= Lewis Atterbury the elder =

English clergyman and writer (died 1693)

Lewis Atterbury D.D., the elder (died 1693) was an English clergyman and writer.

==Life==
He was the son of Francis Atterbury, rector of Middleton-Malsor, Northamptonshire. He became a student of Christ Church, Oxford in 1647; submitted to the authority of the visitors appointed by the parliament; took the degree of B.A. on 28 February 1649, and was created M.A. on 1 March 1651, by dispensation from Oliver Cromwell, at that time chancellor of the university. In 1654 he was made rector of Great or Broad Rissington in Gloucestershire, and in 1657 received the living of Middleton-Keynes, near Newport Pagnell, Bucks.

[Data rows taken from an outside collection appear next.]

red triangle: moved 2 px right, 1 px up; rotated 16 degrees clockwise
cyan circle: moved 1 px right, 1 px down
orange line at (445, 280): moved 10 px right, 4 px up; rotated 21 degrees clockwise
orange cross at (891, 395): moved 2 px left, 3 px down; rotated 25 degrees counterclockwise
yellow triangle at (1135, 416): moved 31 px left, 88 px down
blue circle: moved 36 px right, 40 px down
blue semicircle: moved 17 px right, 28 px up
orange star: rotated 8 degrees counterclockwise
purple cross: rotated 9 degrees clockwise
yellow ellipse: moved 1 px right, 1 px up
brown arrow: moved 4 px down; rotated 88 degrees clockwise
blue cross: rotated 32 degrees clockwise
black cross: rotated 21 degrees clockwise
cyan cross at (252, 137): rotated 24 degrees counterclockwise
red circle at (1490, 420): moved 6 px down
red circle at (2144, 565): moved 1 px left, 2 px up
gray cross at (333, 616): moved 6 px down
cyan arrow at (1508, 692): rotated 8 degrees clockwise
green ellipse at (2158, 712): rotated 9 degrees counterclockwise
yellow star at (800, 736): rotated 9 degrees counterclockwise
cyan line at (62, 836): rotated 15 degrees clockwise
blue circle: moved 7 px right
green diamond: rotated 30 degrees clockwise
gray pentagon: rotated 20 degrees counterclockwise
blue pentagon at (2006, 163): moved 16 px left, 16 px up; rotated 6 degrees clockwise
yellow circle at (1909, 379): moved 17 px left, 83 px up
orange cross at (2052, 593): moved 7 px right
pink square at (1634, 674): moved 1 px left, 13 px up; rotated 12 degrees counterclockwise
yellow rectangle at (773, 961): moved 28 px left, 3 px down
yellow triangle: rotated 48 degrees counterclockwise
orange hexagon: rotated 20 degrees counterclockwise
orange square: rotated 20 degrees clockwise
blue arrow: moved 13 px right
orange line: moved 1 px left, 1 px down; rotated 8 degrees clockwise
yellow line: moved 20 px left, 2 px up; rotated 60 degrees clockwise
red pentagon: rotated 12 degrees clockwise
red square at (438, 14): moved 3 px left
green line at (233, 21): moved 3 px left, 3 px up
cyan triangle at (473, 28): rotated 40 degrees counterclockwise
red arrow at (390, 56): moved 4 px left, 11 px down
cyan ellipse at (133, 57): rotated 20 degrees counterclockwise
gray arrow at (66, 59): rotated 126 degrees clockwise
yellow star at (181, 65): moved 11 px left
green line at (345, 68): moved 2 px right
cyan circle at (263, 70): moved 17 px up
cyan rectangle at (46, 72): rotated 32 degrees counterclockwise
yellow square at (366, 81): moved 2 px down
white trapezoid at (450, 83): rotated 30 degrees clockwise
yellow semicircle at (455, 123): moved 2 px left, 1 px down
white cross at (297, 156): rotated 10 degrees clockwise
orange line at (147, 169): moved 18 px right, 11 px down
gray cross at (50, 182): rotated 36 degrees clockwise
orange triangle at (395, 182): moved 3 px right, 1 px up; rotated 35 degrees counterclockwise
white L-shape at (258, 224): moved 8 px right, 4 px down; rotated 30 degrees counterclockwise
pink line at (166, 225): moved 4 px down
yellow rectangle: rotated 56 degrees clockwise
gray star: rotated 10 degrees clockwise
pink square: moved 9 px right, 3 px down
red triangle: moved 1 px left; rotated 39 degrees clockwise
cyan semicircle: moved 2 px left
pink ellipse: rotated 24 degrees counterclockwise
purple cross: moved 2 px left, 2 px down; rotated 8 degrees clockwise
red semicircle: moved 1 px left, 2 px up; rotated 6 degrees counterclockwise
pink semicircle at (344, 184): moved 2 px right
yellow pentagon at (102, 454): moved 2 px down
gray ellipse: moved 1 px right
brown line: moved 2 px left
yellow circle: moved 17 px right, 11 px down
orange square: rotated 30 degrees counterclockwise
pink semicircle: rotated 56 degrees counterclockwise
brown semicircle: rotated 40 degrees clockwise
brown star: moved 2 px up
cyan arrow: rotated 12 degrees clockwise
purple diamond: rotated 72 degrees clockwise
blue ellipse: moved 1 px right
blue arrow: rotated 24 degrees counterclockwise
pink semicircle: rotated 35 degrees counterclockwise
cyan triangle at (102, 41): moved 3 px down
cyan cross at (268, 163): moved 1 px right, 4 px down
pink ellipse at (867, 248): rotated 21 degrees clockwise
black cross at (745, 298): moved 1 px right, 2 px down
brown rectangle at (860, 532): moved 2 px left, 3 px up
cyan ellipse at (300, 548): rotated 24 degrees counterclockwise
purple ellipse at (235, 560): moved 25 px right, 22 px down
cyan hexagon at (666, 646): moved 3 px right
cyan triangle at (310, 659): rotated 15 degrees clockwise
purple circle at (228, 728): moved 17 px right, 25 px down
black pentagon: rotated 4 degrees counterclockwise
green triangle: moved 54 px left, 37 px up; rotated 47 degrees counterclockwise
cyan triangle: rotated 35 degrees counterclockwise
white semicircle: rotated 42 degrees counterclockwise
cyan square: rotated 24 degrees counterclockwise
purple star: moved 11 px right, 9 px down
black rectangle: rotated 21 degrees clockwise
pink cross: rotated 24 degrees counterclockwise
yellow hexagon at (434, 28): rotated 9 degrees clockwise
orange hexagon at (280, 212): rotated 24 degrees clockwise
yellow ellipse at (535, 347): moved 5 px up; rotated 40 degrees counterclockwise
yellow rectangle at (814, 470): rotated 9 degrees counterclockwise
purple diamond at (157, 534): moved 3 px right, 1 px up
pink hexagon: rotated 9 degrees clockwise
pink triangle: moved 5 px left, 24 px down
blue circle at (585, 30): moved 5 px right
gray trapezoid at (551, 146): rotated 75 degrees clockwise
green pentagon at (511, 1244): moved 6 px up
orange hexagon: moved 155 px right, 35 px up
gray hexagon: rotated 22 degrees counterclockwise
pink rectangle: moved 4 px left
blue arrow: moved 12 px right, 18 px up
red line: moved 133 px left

At the Restoration Atterbury took care to have his titles to these benefices confirmed by taking a presentation under the great seal. On 25 July 1660, he became chaplain to Henry, Duke of Gloucester, who died at the end of the year; and on 1 December 1660 he took the degree of D.D. He seems to have been, in his later years, involved in litigation, which necessitated his frequent attendance in town. On 7 December 1698, as he was returning home after one of his visits to London, he was drowned near Middleton-Keynes, and there buried.

==Works==
Atterbury published the following sermons:

- A Good Subject, or the Right Test of Religion and Loyalty (on Prov. xxiv. 21, 22), 17 July 1684.
- The Grand Charter of Christian Feasts, with the right way of keeping them (on 1 Cor. v. 8), 30 November 1685.
- Babylon's Downfall, or England's Happy Deliverance from Popery and Slavery (on Revelation xviii. 2), preached at Guildhall Chapel on 28 June 1691, and published at the desire of the court of aldermen.

==Family==
Atterbury married and left two sons: Lewis Atterbury the younger; and Francis Atterbury, Bishop of Rochester.